The klaxon sounded. The roar of the crowd was deafening. Loud enough to drown out Oikawa's doubts. In the breeze, his hair gently flew astray like a cheeky duckling deviating from it's mama's guide. Despite being splat bang in the middle of the relay, Oikawa wisely let his eyelids close to slow down and savour this moment, all his worries fading into a content silence before the adrenaline would kick in and take over. He was never truly alone. Right now, he had the crowd. Although each individual only ran the relay for a few seconds at maximum, the crowd's gaze would be unwavering. If they wanted a show, he would give them a show. Besides, who wouldn't like this face, he thought, smirking.

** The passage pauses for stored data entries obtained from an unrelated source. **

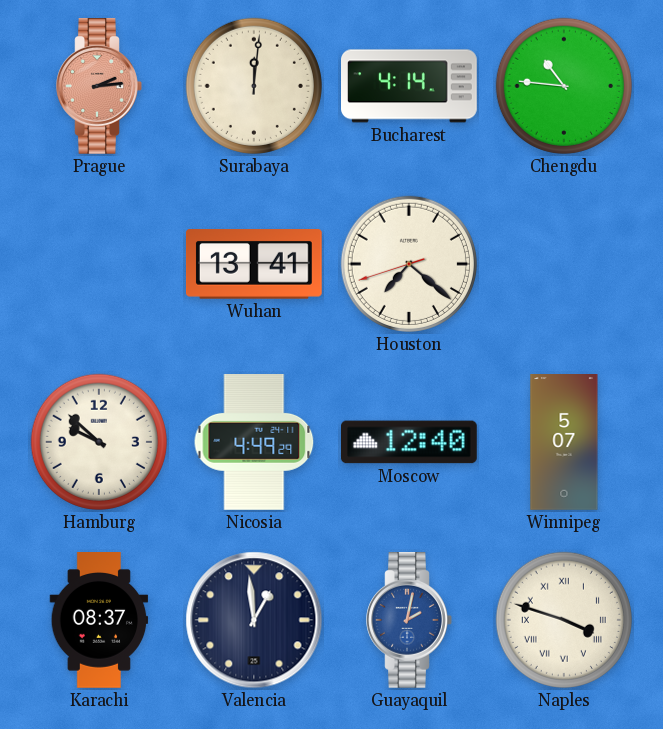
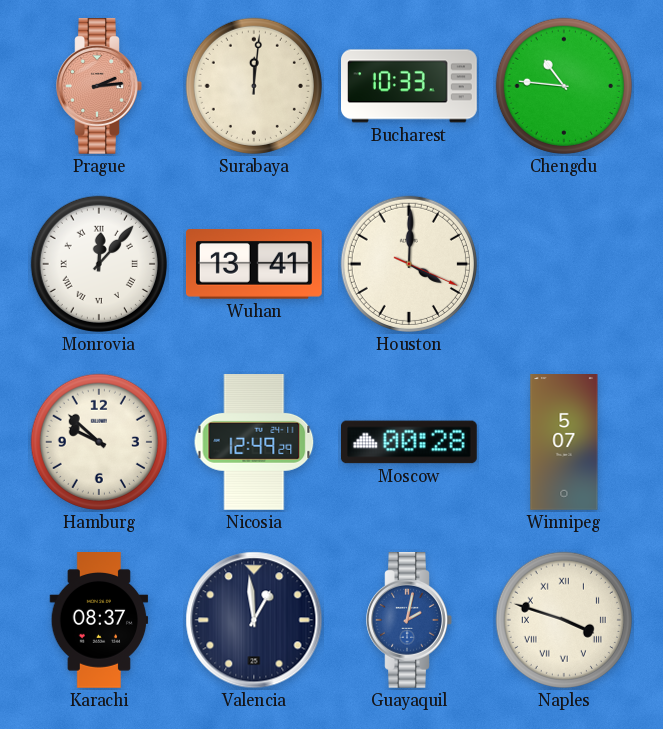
Bucharest: 4:14 -> 10:33
Monrovia: none -> 12:07
Houston: 7:21 -> 4:00
Nicosia: 4:49 -> 12:49
Moscow: 12:40 -> 00:28
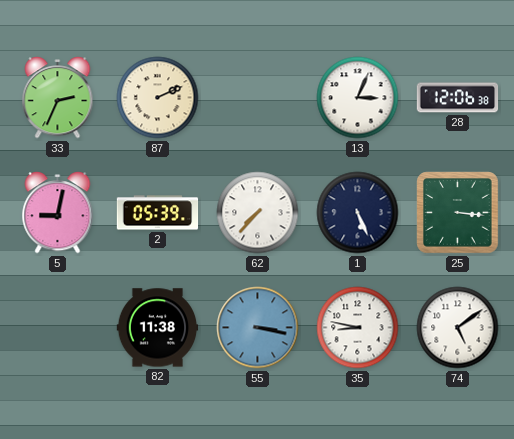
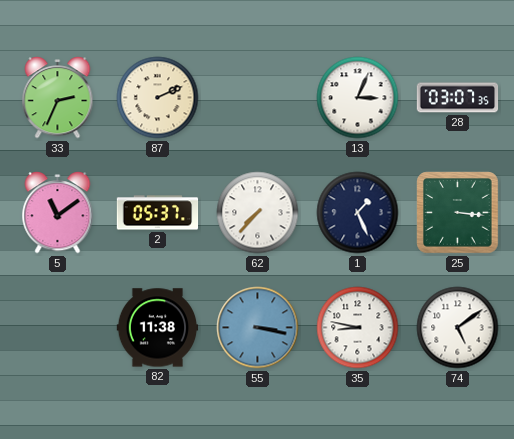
28: 12:06 -> 03:07
5: 9:02 -> 11:09
2: 05:39 -> 05:37
1: 5:26 -> 1:26
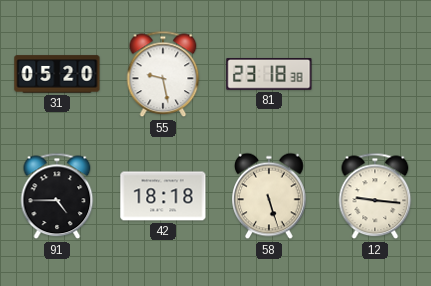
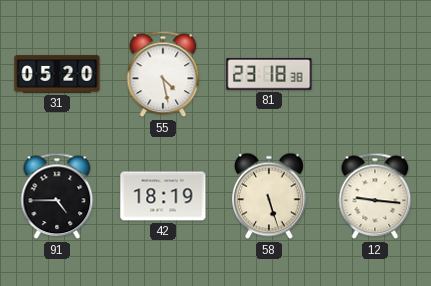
55: 9:28 -> 4:28
42: 18:18 -> 18:19
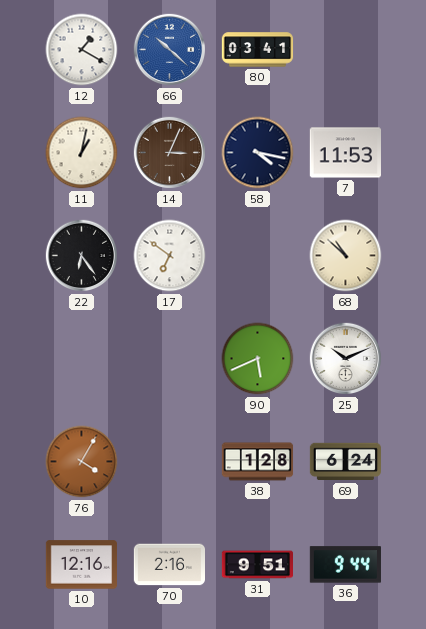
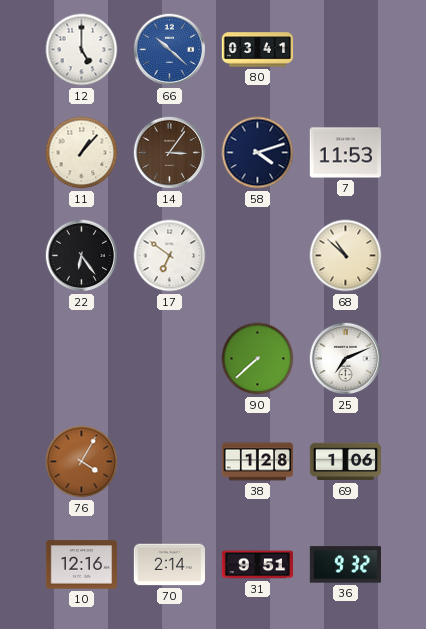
12: 1:20 -> 5:00
11: 1:02 -> 1:07
14: 3:04 -> 3:06
58: 4:17 -> 4:12
90: 5:41 -> 7:38
25: 10:11 -> 7:11
69: 6:24 -> 1:06
70: 2:16 -> 2:14
36: 9:44 -> 9:32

He was anticipating the moment when he could spot Iwaizumi and finally yell at him for being so late, leaving him so helpless and vulnerable. Then, he would fling his arms to embrace him when it was least expected. As the 38th participant, he had some valuable seconds to glance around for the brown spikes of Iwa-chan's hair. No luck. Focus, he thought.
On the edge of the track, the mayor began wildly waving his arms around like an intoxicated madman.

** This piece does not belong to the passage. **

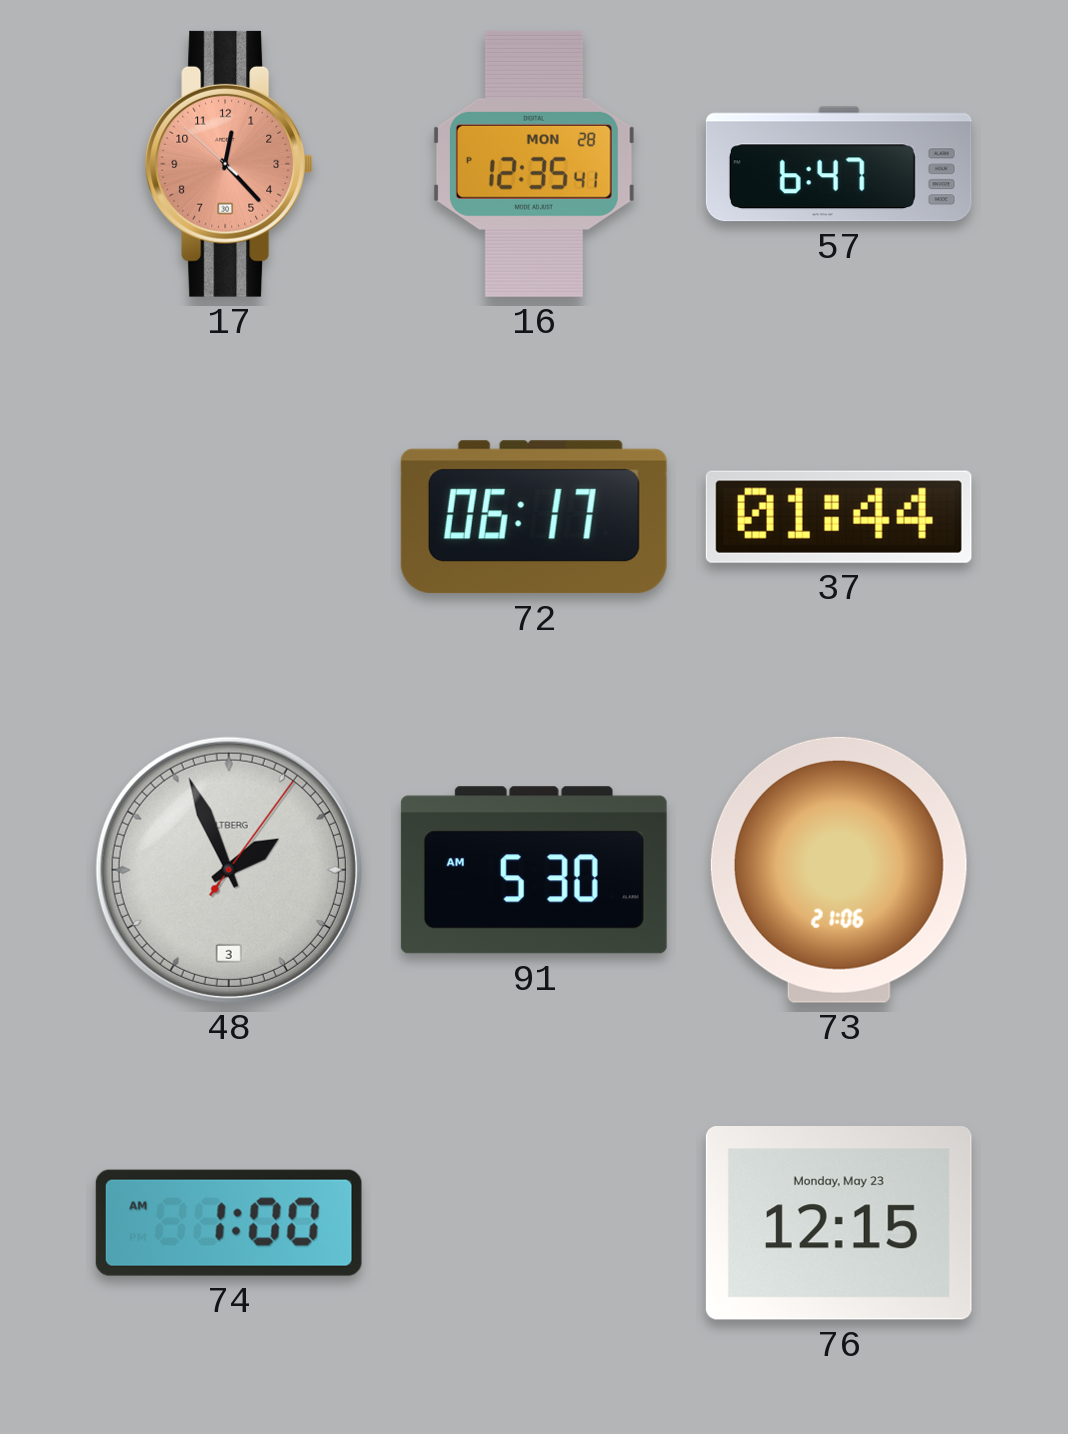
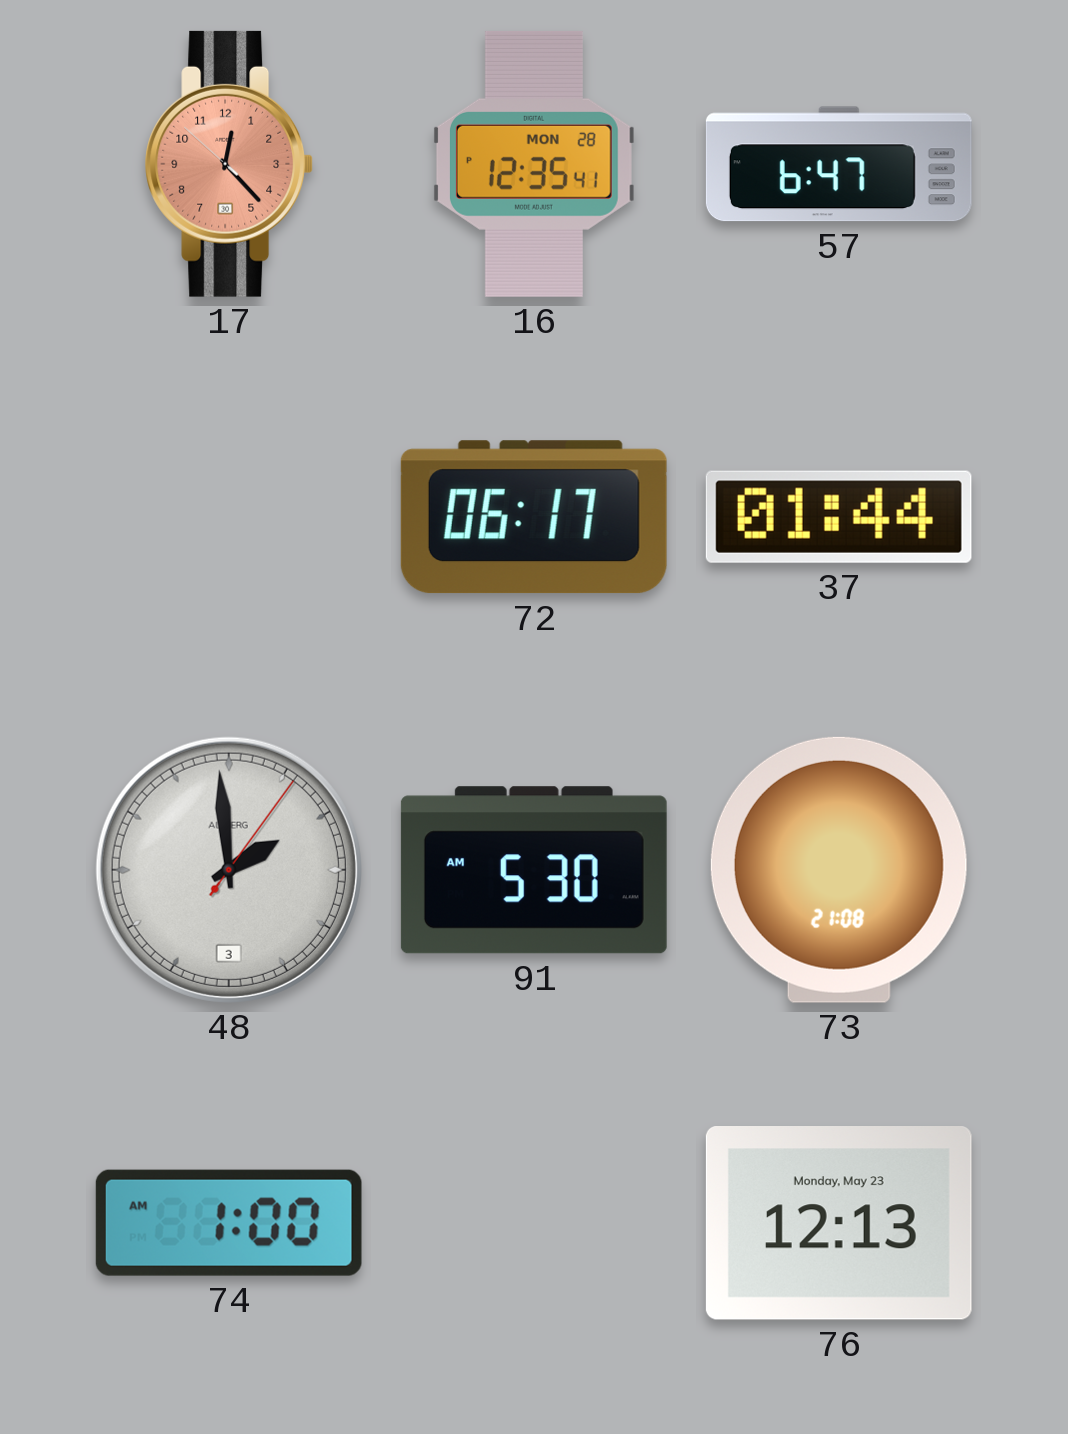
48: 1:56 -> 1:59
73: 21:06 -> 21:08
76: 12:15 -> 12:13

"Hey! Over here, this is important."
It was the cue for the cameramen - who were delivering live coverage of the Ball Relay - to zoom into the mayor's face. His face was that of an excited child as he gestured at the stupid fish, hopping about around the tank. Any reasonable person would be worried. He didn't even come close to looking sane enough to be that close to the Rainbow Mackerel.
"What do you think you're doing?" Iruka hissed. She was still by the Mayor's side and severely alarmed by his abrupt foolery.
"The surprise," he replied enthusiastically like he had explained everything. She didn't respond, simply shook her head and prayed that the Mayor would not do anything stupid, especially whilst being filmed. "Don't make that face, I'm not doing anything stupid," he assured.
"I'll call the medical team just in case."
Now facing directly at the camera, the Mayor embarked on his speech.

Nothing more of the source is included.